The performance distribution of individual skill-free trading strategies, over 23 years is shown in red. The performance distribution of a skill-free trading strategy cherry-picked as the best performer from a set of 100 is shown in blue. In this example, the probability of obtaining a Sharpe ratio better than 0.6 is only 0.002 in the individual distribution but increases to 0.15 in the “best-of-100" distribution.

A memorable lesson in the dangers of multiplicity was given when neuroscientists placed a dead salmon in a magnetic resonance imaging machine. The dead salmon was asked to look at photographs depicting human emotions, and the scientists detected statistically significant activity in parts of its brain! The problem (as the scientists were trying to illustrate) was that by looking for activity anywhere in the salmon's brain they were effectively testing thousands of hypotheses. When they corrected for this, the result was no longer significant [5].

Again the problem is not just academic: in trying to find a good model a researcher will study many ideas as it would be perverse simply to try one.

Publication bias

The selective reporting of results is a recognised issue in many fields of science including medicine, psychology, economics and political science [6, 7, 8, 9]. It may arise because researchers are unmotivated to write-up negative results or because scientific journals don't want to publish such results. In areas such as clinical drug testing, there might even be commercial incentives to conceal negative findings.

Whatever the cause, this selectivity gives rise to publication bias, also known as the "file drawer effect", a reference to the unpublished results hidden away in file drawers. This selection process will mean that a disproportionate number of results published in the scientific literature are nothing more than statistical flukes. Therefore subsequent experiments will be unable to reproduce these results; a drug which appeared to work, loses its efficacy.

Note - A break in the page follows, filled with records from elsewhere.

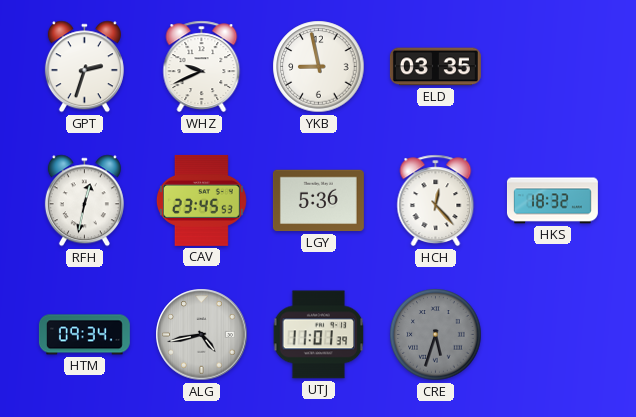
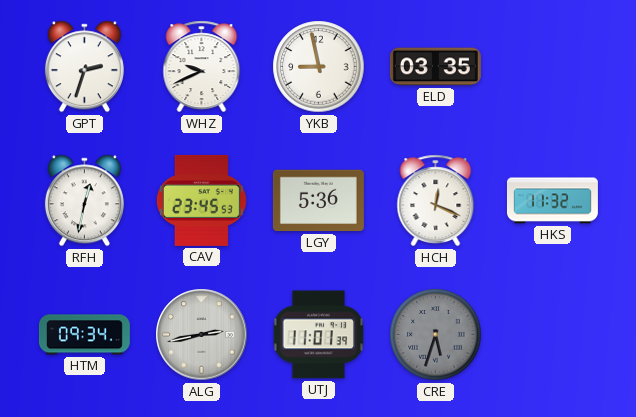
HCH: 12:23 -> 12:19
HKS: 18:32 -> 11:32
ALG: 4:43 -> 2:43
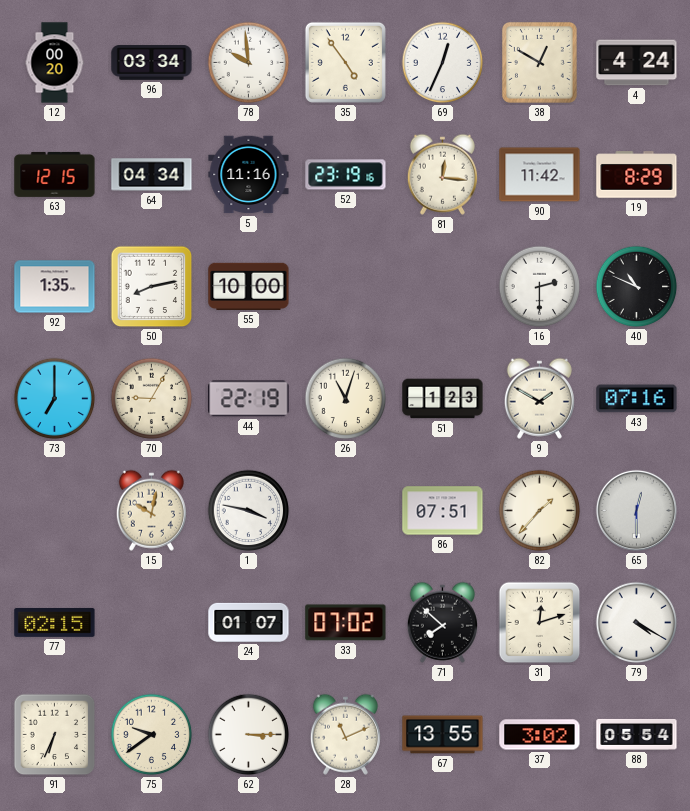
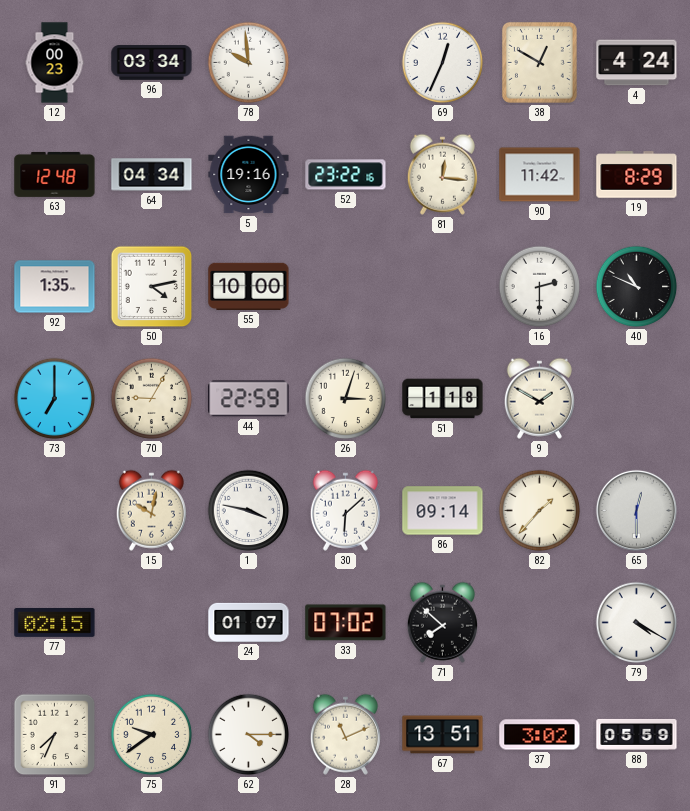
12: 00:20 -> 00:23
35: 4:54 -> none
63: 12:15 -> 12:48
5: 11:16 -> 19:16
52: 23:19 -> 23:22
50: 8:13 -> 4:13
44: 22:19 -> 22:59
26: 11:03 -> 3:03
51: 1:23 -> 1:18
43: 07:16 -> none
30: none -> 6:08
86: 07:51 -> 09:14
31: 12:12 -> none
91: 6:34 -> 7:34
62: 3:15 -> 4:15
67: 13:55 -> 13:51
88: 05:54 -> 05:59
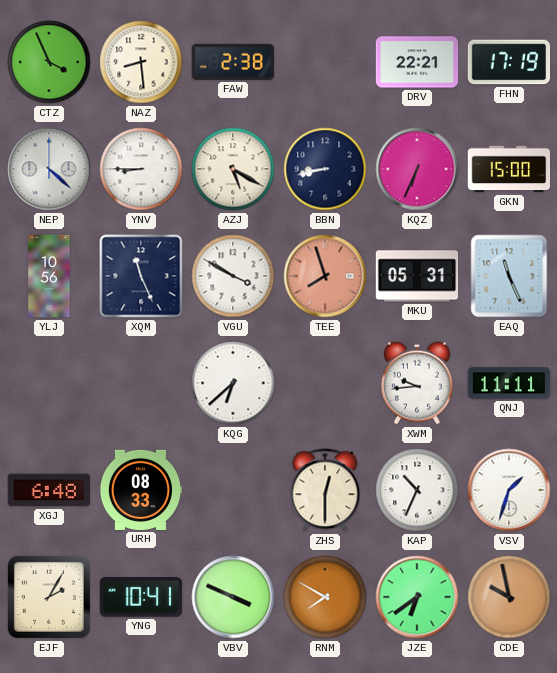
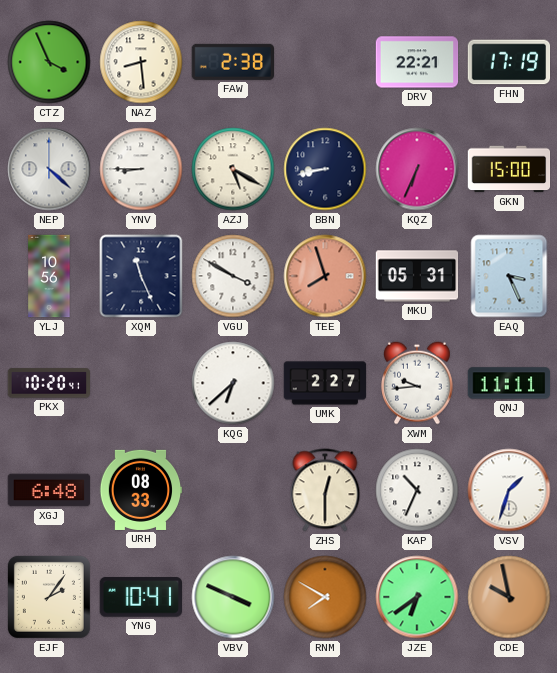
EAQ: 11:26 -> 3:26
PKX: none -> 10:20
UMK: none -> 2:27
EJF: 2:05 -> 2:06
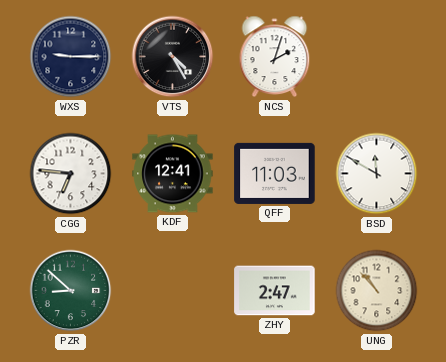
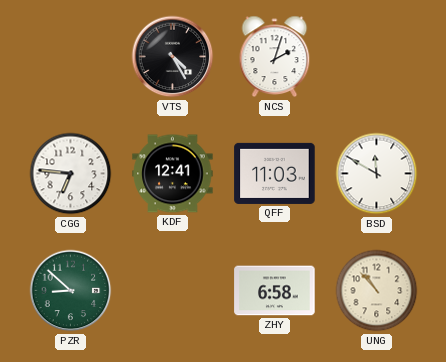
WXS: 9:15 -> none
ZHY: 2:47 -> 6:58
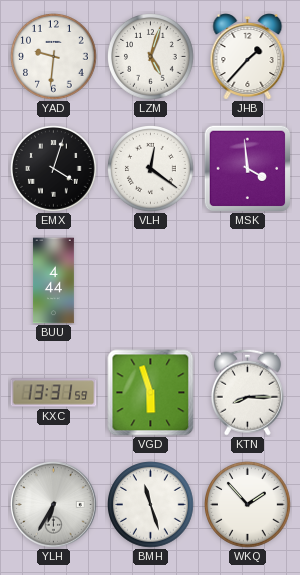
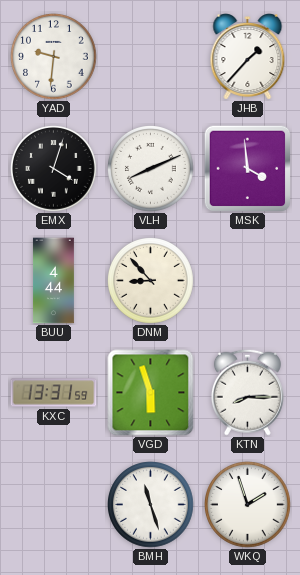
LZM: 5:03 -> none
VLH: 12:21 -> 8:11
DNM: none -> 8:53
YLH: 6:35 -> none
WKQ: 1:53 -> 1:57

It is easy to see how finance could be particularly susceptible to these problems. The short-term gains of a positive result will push people to chase products and strategies that they can show "work" on past data. Evidence supports this suspicion, such as poor performance in the investment fund industry [14] and studies showing that hypothetical performance data is not consistent with live performance results in the case of ETFs and CTAs [10, 11]. This could be due to malicious misselling or poor analysis (not taking into account transaction costs, for example), but publication bias could also be contributing.

Survivorship bias

Survivorship bias arises when the performance of a model affects its inclusion in your study. For example, if you select the 10 largest hedge funds, then you are probably inadvertently selecting funds which have performed well in the past. Therefore, a dataset of their past performance will not be representative of the wider industry, or provide reliable forecasts of what we can expect to happen in the future. Survivorship bias is a significant problem in finance, where dead funds often disappear from memories and databases.

Consider a set of funds with no skill. Some will produce decent returns, simply by chance, and these will attract investors, while the poorly performing funds will close and their results may disappear. Looking at the results of those surviving funds, you would think that on average they do have some skill. But they don't, and in the future they should not be expected to perform as well as they did in the past.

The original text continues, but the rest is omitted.